Chairperson of the Allegheny County Democratic Party
- In office March 31, 2005 – June 11, 2006
- Preceded by: Tom Flaherty
- Succeeded by: Jim Burn

Personal details
- Born: 1934 (age 91–92) Braddock, Pennsylvania, United States
- Party: Democratic Party

= Jean Milko =

Jean Ann Milko is an American politician who has served as vice chair of the Pennsylvania Democratic Party.

A member of the Democratic National Committee from the Commonwealth of Pennsylvania in 2004, she previously served as a delegate from Pennsylvania to the Democratic National Convention in 1972 and 2000. She then continued her service as a delegate in 2004 and 2008.

==Biography==
Jean A. Milko was born in Braddock, Pennsylvania in 1934.

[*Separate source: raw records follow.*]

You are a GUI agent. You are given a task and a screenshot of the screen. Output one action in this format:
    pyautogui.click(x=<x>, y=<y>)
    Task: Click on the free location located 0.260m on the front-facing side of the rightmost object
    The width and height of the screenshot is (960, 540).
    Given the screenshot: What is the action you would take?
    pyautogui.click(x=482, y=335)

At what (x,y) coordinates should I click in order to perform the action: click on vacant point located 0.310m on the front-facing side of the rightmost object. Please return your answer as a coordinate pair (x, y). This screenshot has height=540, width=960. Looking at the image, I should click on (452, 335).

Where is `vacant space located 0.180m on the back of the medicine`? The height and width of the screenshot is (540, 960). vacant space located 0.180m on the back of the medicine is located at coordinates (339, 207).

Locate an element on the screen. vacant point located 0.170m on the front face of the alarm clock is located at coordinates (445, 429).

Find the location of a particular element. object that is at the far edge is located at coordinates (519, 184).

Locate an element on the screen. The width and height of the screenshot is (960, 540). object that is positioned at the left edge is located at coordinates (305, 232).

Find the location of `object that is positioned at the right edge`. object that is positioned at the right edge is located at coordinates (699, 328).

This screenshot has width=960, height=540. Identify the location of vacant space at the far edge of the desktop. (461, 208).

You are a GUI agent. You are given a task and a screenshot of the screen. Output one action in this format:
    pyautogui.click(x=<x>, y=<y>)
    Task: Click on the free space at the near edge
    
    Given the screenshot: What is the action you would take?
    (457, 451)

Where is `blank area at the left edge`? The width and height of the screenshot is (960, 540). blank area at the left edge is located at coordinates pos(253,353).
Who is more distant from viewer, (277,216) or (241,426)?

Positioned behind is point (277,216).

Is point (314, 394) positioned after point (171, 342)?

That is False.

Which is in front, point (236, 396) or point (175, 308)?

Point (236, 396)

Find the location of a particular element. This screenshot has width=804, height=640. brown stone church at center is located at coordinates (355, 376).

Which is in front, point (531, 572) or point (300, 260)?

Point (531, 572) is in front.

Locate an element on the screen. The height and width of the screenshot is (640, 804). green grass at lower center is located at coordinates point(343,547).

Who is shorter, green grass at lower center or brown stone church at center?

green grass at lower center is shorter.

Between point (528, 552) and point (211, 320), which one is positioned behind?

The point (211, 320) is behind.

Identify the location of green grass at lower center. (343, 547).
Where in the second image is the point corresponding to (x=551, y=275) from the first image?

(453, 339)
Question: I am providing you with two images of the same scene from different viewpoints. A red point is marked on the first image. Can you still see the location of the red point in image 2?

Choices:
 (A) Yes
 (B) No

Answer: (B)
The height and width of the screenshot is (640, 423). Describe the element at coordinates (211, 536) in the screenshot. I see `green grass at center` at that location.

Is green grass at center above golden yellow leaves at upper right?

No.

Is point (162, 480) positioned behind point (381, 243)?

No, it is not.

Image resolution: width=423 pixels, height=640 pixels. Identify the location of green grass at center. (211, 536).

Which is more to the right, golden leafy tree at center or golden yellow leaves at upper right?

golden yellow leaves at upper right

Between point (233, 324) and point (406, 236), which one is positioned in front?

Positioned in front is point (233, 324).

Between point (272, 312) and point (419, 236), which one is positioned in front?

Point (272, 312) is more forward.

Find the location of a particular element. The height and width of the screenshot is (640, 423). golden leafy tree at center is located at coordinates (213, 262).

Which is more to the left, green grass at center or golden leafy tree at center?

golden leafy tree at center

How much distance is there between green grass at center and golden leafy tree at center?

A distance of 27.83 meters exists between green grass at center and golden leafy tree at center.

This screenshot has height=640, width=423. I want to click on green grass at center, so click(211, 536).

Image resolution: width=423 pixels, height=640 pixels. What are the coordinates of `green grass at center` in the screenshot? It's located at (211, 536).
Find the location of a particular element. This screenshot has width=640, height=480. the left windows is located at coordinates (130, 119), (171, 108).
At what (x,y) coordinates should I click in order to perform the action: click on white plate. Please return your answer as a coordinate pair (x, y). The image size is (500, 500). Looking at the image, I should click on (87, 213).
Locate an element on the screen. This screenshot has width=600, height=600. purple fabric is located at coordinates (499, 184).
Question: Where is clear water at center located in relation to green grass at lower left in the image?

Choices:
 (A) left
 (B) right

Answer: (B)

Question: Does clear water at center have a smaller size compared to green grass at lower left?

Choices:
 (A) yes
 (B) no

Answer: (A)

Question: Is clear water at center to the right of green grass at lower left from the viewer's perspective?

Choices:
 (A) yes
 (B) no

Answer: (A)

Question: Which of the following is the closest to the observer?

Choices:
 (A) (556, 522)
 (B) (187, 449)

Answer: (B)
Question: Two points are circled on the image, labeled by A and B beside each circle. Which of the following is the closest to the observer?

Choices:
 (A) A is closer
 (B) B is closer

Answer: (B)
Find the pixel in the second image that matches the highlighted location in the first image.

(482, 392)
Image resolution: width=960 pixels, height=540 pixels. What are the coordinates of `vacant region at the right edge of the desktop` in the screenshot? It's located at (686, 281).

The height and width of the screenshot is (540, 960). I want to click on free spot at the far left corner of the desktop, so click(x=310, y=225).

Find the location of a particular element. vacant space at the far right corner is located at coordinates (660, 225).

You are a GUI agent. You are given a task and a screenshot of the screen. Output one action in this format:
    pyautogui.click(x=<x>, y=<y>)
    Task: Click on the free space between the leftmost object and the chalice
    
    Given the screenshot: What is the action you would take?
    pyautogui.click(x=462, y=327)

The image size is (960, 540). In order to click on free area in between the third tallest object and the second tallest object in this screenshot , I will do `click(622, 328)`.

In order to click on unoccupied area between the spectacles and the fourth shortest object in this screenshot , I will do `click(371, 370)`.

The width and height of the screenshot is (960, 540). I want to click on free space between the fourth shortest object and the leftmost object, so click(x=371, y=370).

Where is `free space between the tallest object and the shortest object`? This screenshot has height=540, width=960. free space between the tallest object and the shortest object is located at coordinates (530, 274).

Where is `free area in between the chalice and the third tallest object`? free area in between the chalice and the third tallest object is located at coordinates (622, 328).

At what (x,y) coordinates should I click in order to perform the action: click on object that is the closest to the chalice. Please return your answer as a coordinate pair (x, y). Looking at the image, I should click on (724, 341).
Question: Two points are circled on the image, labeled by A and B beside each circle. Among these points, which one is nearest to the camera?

Milko was a delegate to the Democratic National Convention from Pennsylvania in 1972, 2000, 2004, and 2008, and a member of the Democratic National Committee from Pennsylvania in 2004.

Between 1974 and 2000, she was the only jury commissioner in Allegheny County, Pennsylvania who was a member of the Democratic Party. In May 2001, she defeated Stephen Bokor to win the Democratic primary election for the Allegheny County jury commissioner's seat. She then ran unopposed in the November general election that year.